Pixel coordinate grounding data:
┄┄┄┄┄┄

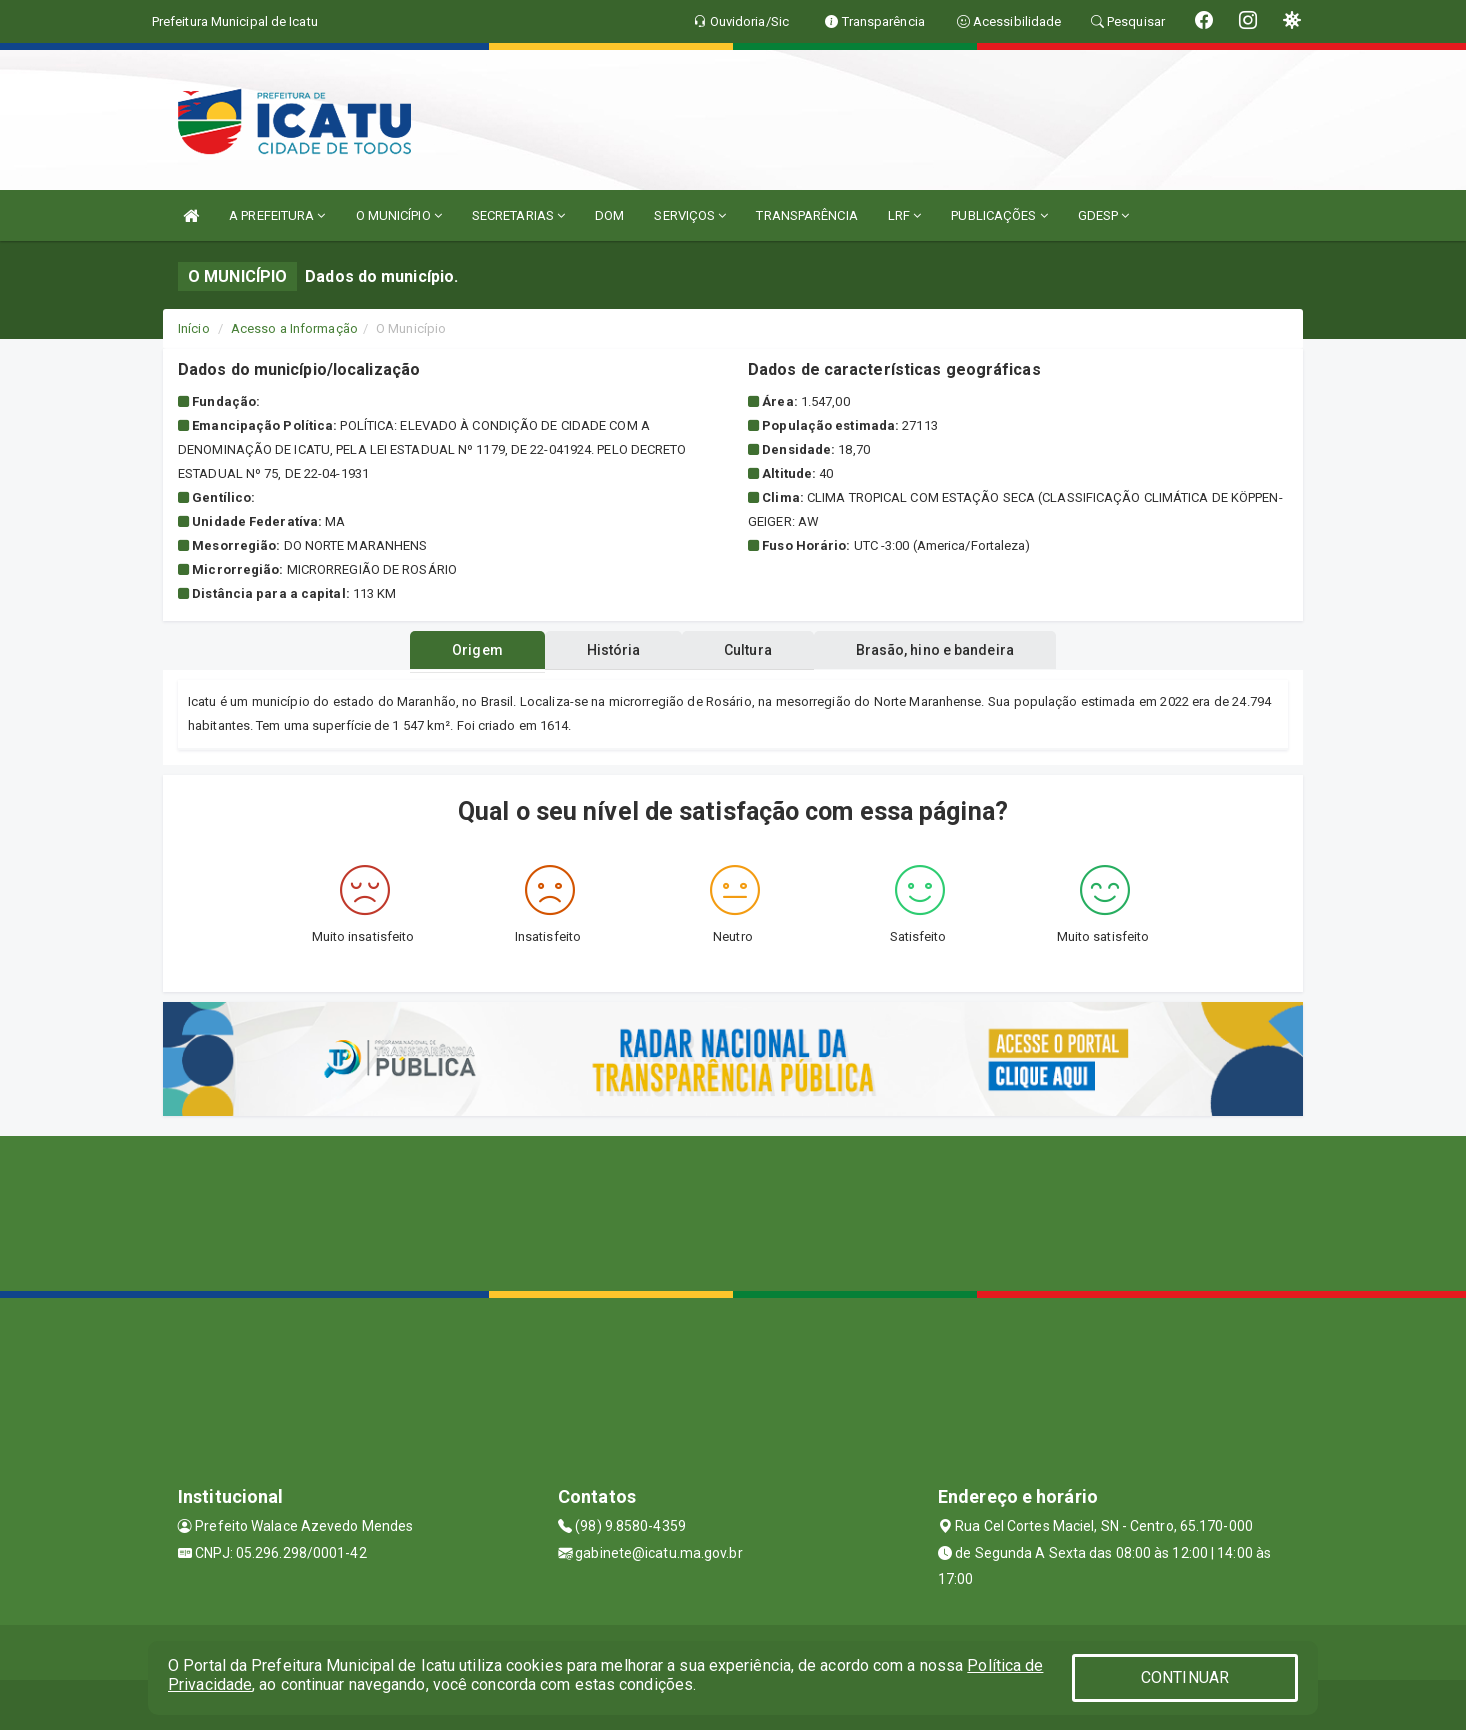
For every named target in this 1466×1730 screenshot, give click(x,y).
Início (194, 328)
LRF (905, 215)
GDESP (1104, 215)
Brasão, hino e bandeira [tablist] (935, 650)
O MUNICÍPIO (399, 215)
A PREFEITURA (277, 215)
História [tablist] (613, 650)
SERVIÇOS (690, 215)
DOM (609, 215)
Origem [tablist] (477, 650)
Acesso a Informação (294, 328)
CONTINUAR (1185, 1677)
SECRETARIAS (518, 215)
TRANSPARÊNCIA (806, 215)
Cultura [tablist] (748, 650)
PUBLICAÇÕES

┄┄┄┄┄┄

-- Description of the task --
Reply with an exact copy of the lines running from the one containing "GDESP (1104, 215)" through the end of the entries above, both ends included.

-- Completed task --
GDESP (1104, 215)
Brasão, hino e bandeira [tablist] (935, 650)
O MUNICÍPIO (399, 215)
A PREFEITURA (277, 215)
História [tablist] (613, 650)
SERVIÇOS (690, 215)
DOM (609, 215)
Origem [tablist] (477, 650)
Acesso a Informação (294, 328)
CONTINUAR (1185, 1677)
SECRETARIAS (518, 215)
TRANSPARÊNCIA (806, 215)
Cultura [tablist] (748, 650)
PUBLICAÇÕES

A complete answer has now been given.